Late this afternoon a series of pyroclastic flows have been travelling down the Tar River Valley towards the sea. These came about from rockfalls off the new dome (dome # 3) which started early this morning. These flows are extremely large and put the Long Ground area at high levels of risk once again.
Other seismic activity was low today (Thursday) with no volcano-tectonic earthquakes being recorded. However there was one period of continuous low amplitude signal for about 15 minutes this morning probably caused by a small pyroclastic flow.
Visibility today was excellent and allowed helicopter inspections of the domes and the Galways Wall. The wall continues to deform but at a much slower pace. Scientists think that Tar River and Long Ground are at serious risk because they feel that the pyroclastic flows in this area will continue.
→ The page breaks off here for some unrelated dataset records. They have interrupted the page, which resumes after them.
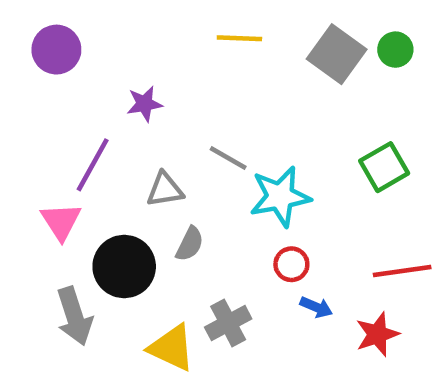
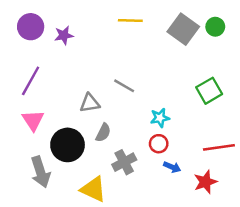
purple star: (145, 104) -> (64, 35), moved
purple line: (93, 165) -> (31, 81), moved
cyan star: (280, 196) -> (160, 118), moved, size x0.6
gray cross: (228, 323) -> (124, 162), moved

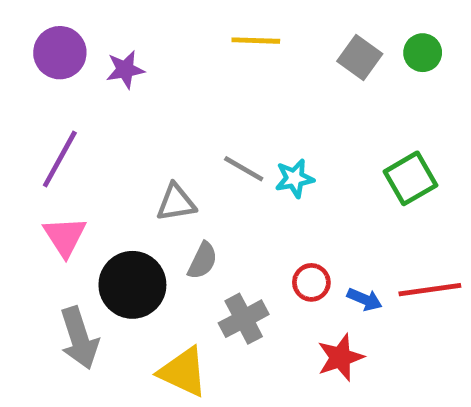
gray square: (183, 29) -> (360, 57), size x0.7
cyan star: (160, 118) -> (294, 178), moved
blue arrow: (172, 167) -> (365, 299), moved
red star: (205, 182) -> (340, 357), moved

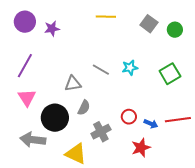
green circle: (423, 53) -> (175, 30), moved
cyan star: (294, 178) -> (130, 68), moved
gray arrow: (79, 338) -> (33, 140), turned 115

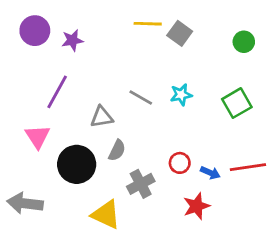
gray square: (149, 24) -> (180, 33), moved
purple line: (25, 66) -> (57, 92), moved
gray arrow: (33, 140) -> (25, 203), moved

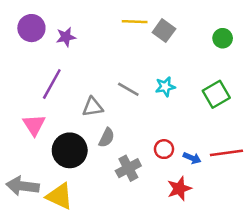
yellow triangle: (106, 215) -> (59, 196), moved

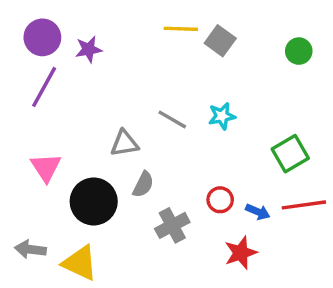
purple line: (52, 84) -> (44, 87), moved
green square: (216, 94) -> (290, 154), moved
gray arrow: (23, 186) -> (30, 249), size x0.7

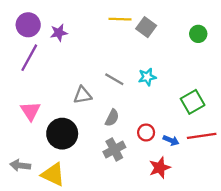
gray semicircle: (143, 184) -> (112, 118), moved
They also feel that Galways Wall could fail at any time as it appears very unstable.
A dome survey was carried out today on the new dome (dome # 3) and preliminary results show that this dome has a volume of about 800,000 cubic metres and this in just 8 days.
For Montserrat subscribers Local Access Channel 5 will show a video on Galways Wall at 5 pm on Friday Dec. 20th.
Dr Young has returned to the island and resumes as head scientist on Saturday.
The alert stage remains at ORANGE which means there should be no one living in Zones A,B,C, and D.